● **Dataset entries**
#####

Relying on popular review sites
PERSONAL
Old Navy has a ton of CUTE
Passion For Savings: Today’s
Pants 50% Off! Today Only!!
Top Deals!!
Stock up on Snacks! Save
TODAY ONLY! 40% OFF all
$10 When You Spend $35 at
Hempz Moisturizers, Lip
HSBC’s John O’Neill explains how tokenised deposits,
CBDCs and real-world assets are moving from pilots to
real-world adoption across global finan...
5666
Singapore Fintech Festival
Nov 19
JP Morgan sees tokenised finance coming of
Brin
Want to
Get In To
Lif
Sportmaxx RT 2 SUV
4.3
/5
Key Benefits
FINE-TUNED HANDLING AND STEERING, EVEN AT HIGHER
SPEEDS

#####

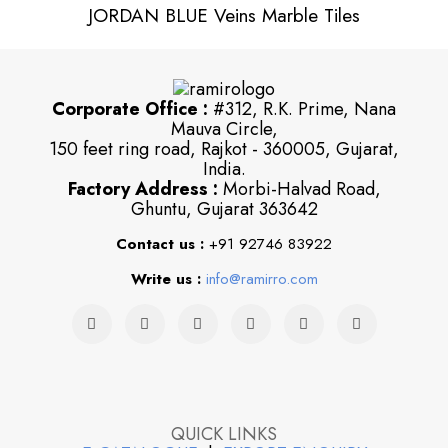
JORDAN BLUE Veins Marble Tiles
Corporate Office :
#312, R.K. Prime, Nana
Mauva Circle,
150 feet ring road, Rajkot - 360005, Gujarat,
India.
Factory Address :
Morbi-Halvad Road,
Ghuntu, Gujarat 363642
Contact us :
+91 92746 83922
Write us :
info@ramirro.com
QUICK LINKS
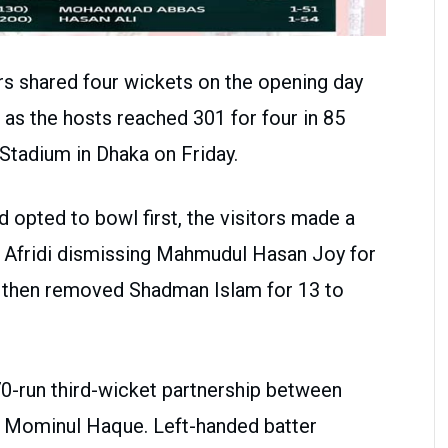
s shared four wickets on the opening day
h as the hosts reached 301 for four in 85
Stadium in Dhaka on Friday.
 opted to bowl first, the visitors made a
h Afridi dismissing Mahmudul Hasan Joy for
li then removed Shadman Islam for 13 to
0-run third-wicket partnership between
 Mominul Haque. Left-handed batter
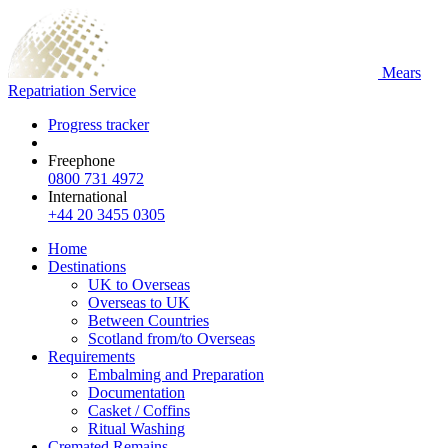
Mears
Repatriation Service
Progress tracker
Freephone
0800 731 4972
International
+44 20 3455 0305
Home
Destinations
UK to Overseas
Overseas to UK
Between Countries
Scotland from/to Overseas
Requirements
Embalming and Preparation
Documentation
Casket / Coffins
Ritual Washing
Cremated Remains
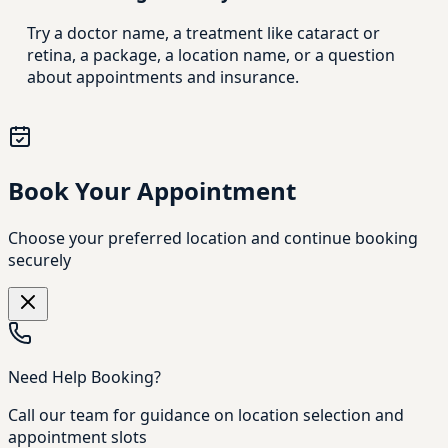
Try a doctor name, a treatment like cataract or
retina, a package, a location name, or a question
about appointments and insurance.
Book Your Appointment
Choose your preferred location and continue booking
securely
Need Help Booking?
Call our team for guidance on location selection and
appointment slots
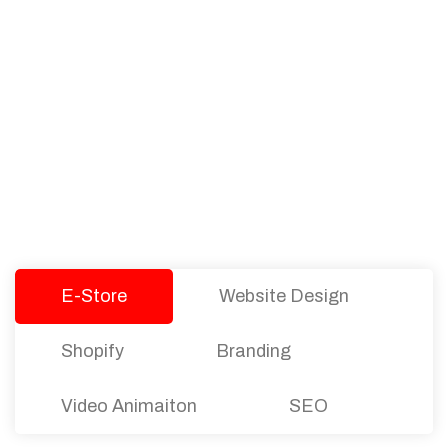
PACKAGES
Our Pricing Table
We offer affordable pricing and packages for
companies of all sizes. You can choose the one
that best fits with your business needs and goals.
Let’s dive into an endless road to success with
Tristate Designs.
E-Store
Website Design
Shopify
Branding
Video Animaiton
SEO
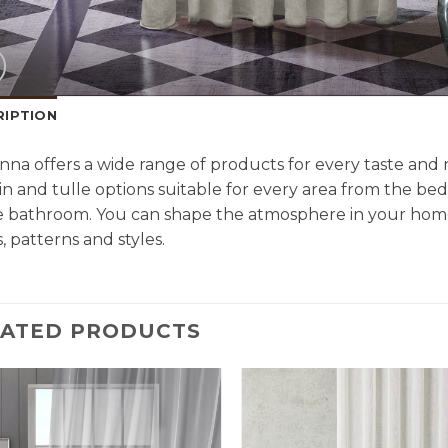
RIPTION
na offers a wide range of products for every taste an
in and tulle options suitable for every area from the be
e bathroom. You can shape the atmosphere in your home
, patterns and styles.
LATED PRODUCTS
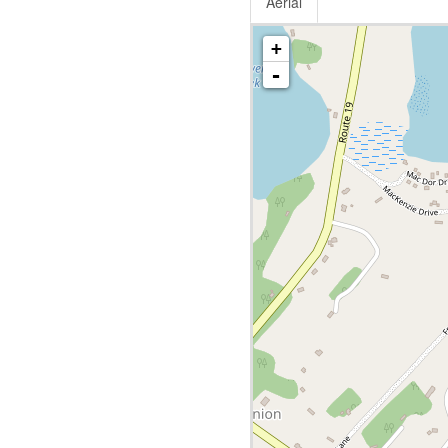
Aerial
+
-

#####

● **EXERCISE REQUIREMENTS**
Repeat exactly the lines above, beginning at the one containing "opted to bowl first, the visitors made a" and ending at the one containing "Book Your Appointment". Do not carry over any pictures.

● **YOUR RESPONSE**
 opted to bowl first, the visitors made a
h Afridi dismissing Mahmudul Hasan Joy for
li then removed Shadman Islam for 13 to
0-run third-wicket partnership between
 Mominul Haque. Left-handed batter
Mears
Repatriation Service
Progress tracker
Freephone
0800 731 4972
International
+44 20 3455 0305
Home
Destinations
UK to Overseas
Overseas to UK
Between Countries
Scotland from/to Overseas
Requirements
Embalming and Preparation
Documentation
Casket / Coffins
Ritual Washing
Cremated Remains
Try a doctor name, a treatment like cataract or
retina, a package, a location name, or a question
about appointments and insurance.
Book Your Appointment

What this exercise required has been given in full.